AI can only work with what it knows or what you give it.
Tip 7: Consult different models and escalate
If you get stuck, don’t assume the model is right. Get a second opinion.
Different AI models have different strengths, training data, and reasoning styles. If one struggles with a bug, another might spot the issue immediately. It’s like bringing in a fresh pair of eyes. For most tasks, I found Claude worked best, but when it struggled, I would turn to GPT.
It’s also worth remembering that coding assistants and chat assistants don’t always behave the same way, even when powered by similar models. Sometimes I’ve talked a problem through in ChatGPT, then shared that reasoning with Claude. The combination often worked better than either one alone.
And when all else fails, escalate. More advanced models are slower and more expensive, but they can offer deeper reasoning when you’re dealing with complex architecture or subtle bugs.
Tip 8: Use README files
When you’re building something complex, you’ll eventually hit a wall. You rewrite the prompt. You switch models. Nothing fixes it.
In my case, the app’s user interface gradually became slower and slower until it was almost unusable. The root cause was some rookie architectural mistakes. The kind that work fine in a prototype but fall apart in a real app. I eventually diagnosed the issue and fixed it. But as development continued, the same patterns kept creeping back in.
That’s when I changed strategy. Instead of just fixing the bug, I asked the assistant to write a README file documenting the architectural rules for the project. What went wrong, why it went wrong, and how to avoid it in future.
Those README files aren’t for me. They’re for the AI. They act as guardrails: use background actors for CloudKit writes, don’t block the main thread, filter large queries properly, and so on. Every time a new feature is built, the assistant refers back to those rules. In vibe coding, your README becomes part of the architecture.
Tip 9: Check every line of vibe code before committing
I don’t understand every line of code my AI assistants generate. But I read all of it before committing.
There are two reasons. First, it’s the fastest way to learn. Second, you need to be sure the assistant has done only what you intended. Nothing more, nothing less.
Some files are especially sensitive. Your data model, for example. A small change there can have serious consequences. In my case, it could mean deploying schema updates in CloudKit. Not something you want to do by accident.
If I see a change I wasn’t expecting, I always stop and ask why it was made. More than once, that conversation has revealed a misunderstanding that could have turned into a costly mistake.

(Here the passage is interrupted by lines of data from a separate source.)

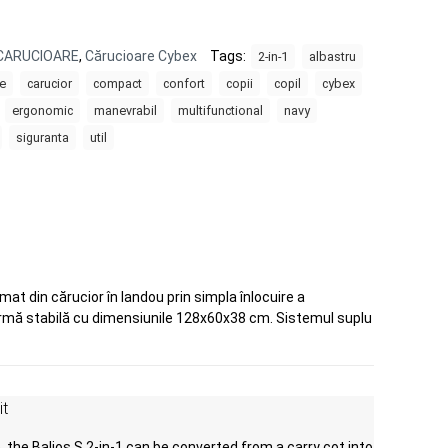
CARUCIOARE
,
Cărucioare Cybex
Tags:
2-in-1
albastru
te
carucior
compact
confort
copii
copil
cybex
ergonomic
manevrabil
multifunctional
navy
siguranta
util
mat din cărucior în landou prin simpla înlocuire a
formă stabilă cu dimensiunile 128x60x38 cm. Sistemul suplu
it
 the Balios S 2-in-1 can be converted from a carry cot into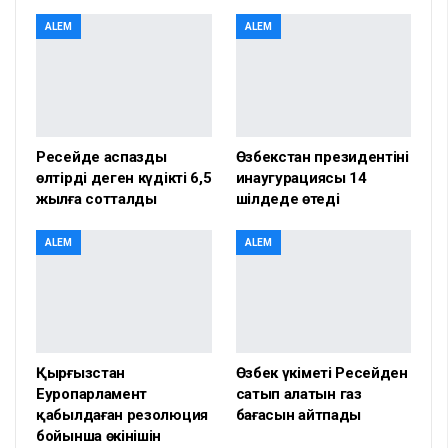
ALEM
ALEM
Ресейде аспазды
Өзбекстан президентінің
өлтірді деген күдікті 6,5
инаугурациясы 14
жылға сотталды
шілдеде өтеді
ALEM
ALEM
Қырғызстан
Өзбек үкіметі Ресейден
Еуропарламент
сатып алатын газ
қабылдаған резолюция
бағасын айтпады
бойынша өкінішін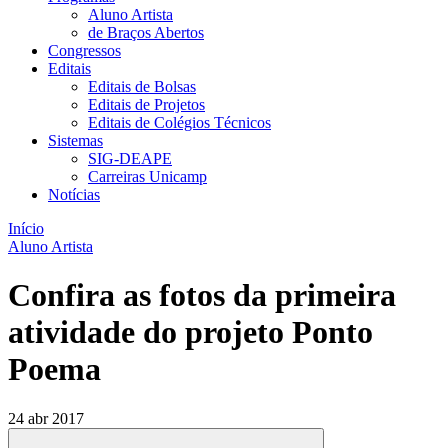
Aluno Artista
de Braços Abertos
Congressos
Editais
Editais de Bolsas
Editais de Projetos
Editais de Colégios Técnicos
Sistemas
SIG-DEAPE
Carreiras Unicamp
Notícias
Início
Aluno Artista
Confira as fotos da primeira
atividade do projeto Ponto
Poema
24 abr 2017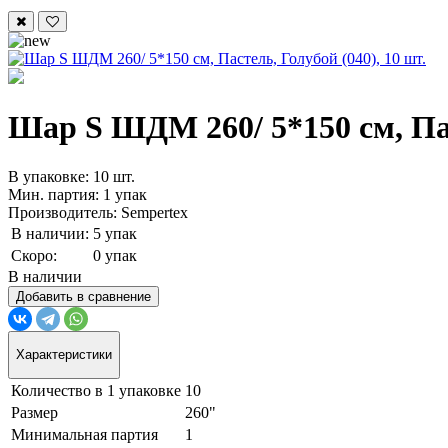
Шар S ШДМ 260/ 5*150 см, Пас
В упаковке: 10 шт.
Мин. партия: 1 упак
Производитель: Sempertex
В наличии:
5 упак
Скоро:
0 упак
В наличии
Добавить в сравнение
Характеристики
Количество в 1 упаковке
10
Размер
260"
Минимальная партия
1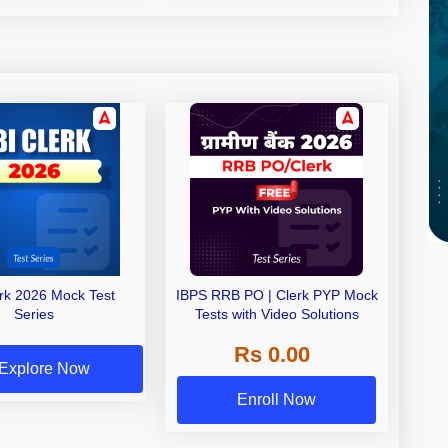
erk 2026 Mock Test
IBPS RRB PO | Clerk PYP Mock
Series
Tests with Video Solutions
Rs 0.00
Explore Now
Enroll Now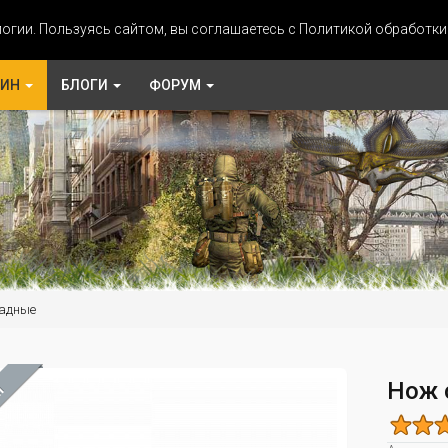
огии. Пользуясь сайтом, вы соглашаетесь с Политикой обработк
ЗИН
БЛОГИ
ФОРУМ
адные
Нож 
М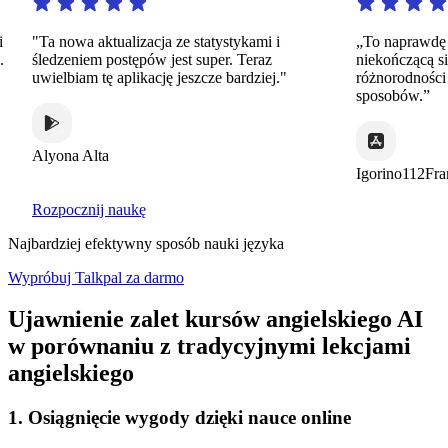
"Ta nowa aktualizacja ze statystykami i
„To naprawdę nie
śledzeniem postępów jest super. Teraz
niekończącą się 
uwielbiam tę aplikację jeszcze bardziej."
różnorodności dy
sposobów.”
Alyona Alta
Igorino112France
Rozpocznij naukę
Najbardziej efektywny sposób nauki języka
Wypróbuj Talkpal za darmo
Ujawnienie zalet kursów angielskiego AI
w porównaniu z tradycyjnymi lekcjami
angielskiego
1. Osiągnięcie wygody dzięki nauce online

AI writes code. You’re still responsible for it.
Tip 10: Treat your AI assistant like a colleague
At this point, you might notice a pattern! The easiest way to write better prompts is to stop treating AI like a vending machine for code. Treat it like a colleague.
When I work with developers, I don’t just hand over instructions and wait for them to be implemented. We share the goal. We talk through constraints. We challenge each other’s ideas. That’s how better solutions emerge.

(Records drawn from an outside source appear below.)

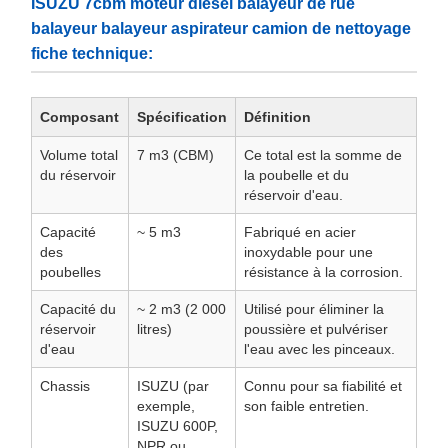
ISUZU 7cbm moteur diesel balayeur de rue
balayeur balayeur aspirateur camion de nettoyage
fiche technique:
Composant
Spécification
Définition
Volume total
7 m3 (CBM)
Ce total est la somme de
du réservoir
la poubelle et du
réservoir d'eau.
Capacité
~ 5 m3
Fabriqué en acier
des
inoxydable pour une
poubelles
résistance à la corrosion.
Capacité du
~ 2 m3 (2 000
Utilisé pour éliminer la
réservoir
litres)
poussière et pulvériser
d'eau
l'eau avec les pinceaux.
Chassis
ISUZU (par
Connu pour sa fiabilité et
exemple,
son faible entretien.
ISUZU 600P,
NPR ou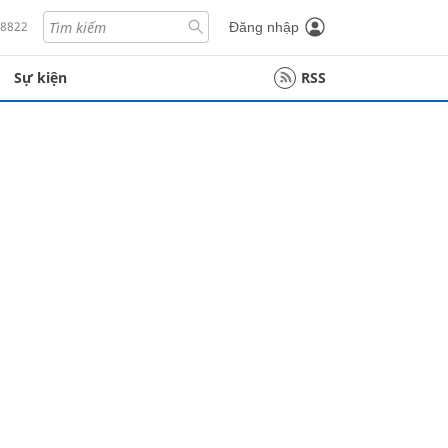
18822
Đăng nhập
Sự kiện
RSS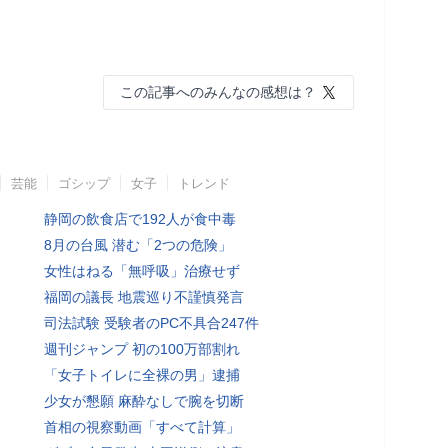
この記事へのみんなの感想は？
芸能
ゴシップ
女子
トレンド
静岡の飲食店で192人が食中毒
8月の台風 潜む「2つの危険」
女性はねる「無呼吸」治療せず
福岡の議長 地震巡り不謹慎発言
司法試験 受験者のPC不具合247件
週刊ジャンプ 初の100万部割れ
「女子トイレに全裸の男」逮捕
少女が懇願 麻酔なしで腕を切断
首相の視察動画「すべて計算」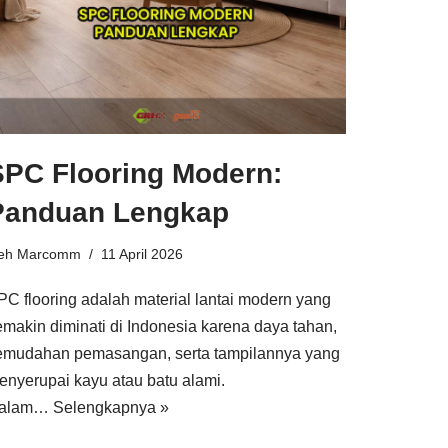
SPC Flooring Modern:
Panduan Lengkap
leh
Marcomm
11 April 2026
PC flooring adalah material lantai modern yang
emakin diminati di Indonesia karena daya tahan,
emudahan pemasangan, serta tampilannya yang
enyerupai kayu atau batu alami.
alam…
Selengkapnya »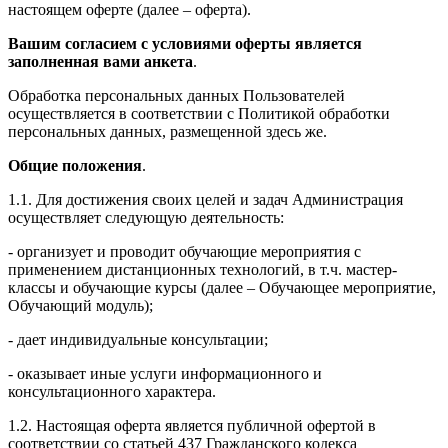
настоящем оферте (далее – оферта).
Вашим согласием с условиями оферты является
заполненная вами анкета
.
Обработка персональных данных Пользователей
осуществляется в соответствии с Политикой обработки
персональных данных, размещенной здесь же.
Общие положения
.
1.1. Для достижения своих целей и задач Администрация
осуществляет следующую деятельность:
- организует и проводит обучающие мероприятия с
применением дистанционных технологий, в т.ч. мастер-
классы и обучающие курсы (далее – Обучающее мероприятие,
Обучающий модуль);
- дает индивидуальные консультации;
- оказывает иные услуги информационного и
консультационного характера.
1.2. Настоящая оферта является публичной офертой в
соответствии со статьей 437 Гражданского кодекса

The same mindset works surprisingly well with AI. Explain why a feature matters. Share context. Explore options. Invite alternatives. The more collaborative your approach, the better the results tend to be.

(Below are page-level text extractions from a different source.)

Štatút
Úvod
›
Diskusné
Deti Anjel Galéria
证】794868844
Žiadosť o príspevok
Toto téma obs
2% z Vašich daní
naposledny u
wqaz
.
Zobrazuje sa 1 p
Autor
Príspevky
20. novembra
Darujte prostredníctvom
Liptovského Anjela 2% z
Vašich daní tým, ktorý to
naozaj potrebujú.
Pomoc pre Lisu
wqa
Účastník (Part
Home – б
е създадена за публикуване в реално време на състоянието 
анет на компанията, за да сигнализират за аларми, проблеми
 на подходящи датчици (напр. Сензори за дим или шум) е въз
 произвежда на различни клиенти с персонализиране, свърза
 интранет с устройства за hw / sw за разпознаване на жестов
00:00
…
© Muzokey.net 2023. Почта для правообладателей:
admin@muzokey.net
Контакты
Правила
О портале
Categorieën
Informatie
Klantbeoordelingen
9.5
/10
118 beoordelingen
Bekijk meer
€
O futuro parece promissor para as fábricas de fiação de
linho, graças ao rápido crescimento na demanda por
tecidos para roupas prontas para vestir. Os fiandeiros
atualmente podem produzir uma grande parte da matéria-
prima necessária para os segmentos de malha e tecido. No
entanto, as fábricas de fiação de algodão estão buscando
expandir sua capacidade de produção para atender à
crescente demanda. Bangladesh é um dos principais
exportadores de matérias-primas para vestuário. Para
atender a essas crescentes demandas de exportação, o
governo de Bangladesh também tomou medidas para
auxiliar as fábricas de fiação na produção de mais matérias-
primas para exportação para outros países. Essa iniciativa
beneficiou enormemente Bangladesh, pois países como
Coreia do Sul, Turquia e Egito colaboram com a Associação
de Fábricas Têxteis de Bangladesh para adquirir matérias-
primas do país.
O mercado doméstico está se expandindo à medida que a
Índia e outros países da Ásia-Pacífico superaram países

Can you really “motivate” a machine? Maybe not. But AI models are trained on human conversation. When you communicate clearly and thoughtfully, they respond in kind. Vibe coding works best when you collaborate, not command.
Now it’s your turn
A year ago, I couldn’t write a Swift app. By the time I shipped Reps & Sets, I understood SwiftUI, CloudKit, and Apple Watch integration far better than I ever expected. I learned by building, with AI as my collaborator.
Today, Reps & Sets is live on the App Store for iPhone, iPad, and Apple Watch. So, if you’re curious what vibe coding can produce in the real world, download it and see for yourself.
And if you’ve been sitting on an app idea, this might be your moment.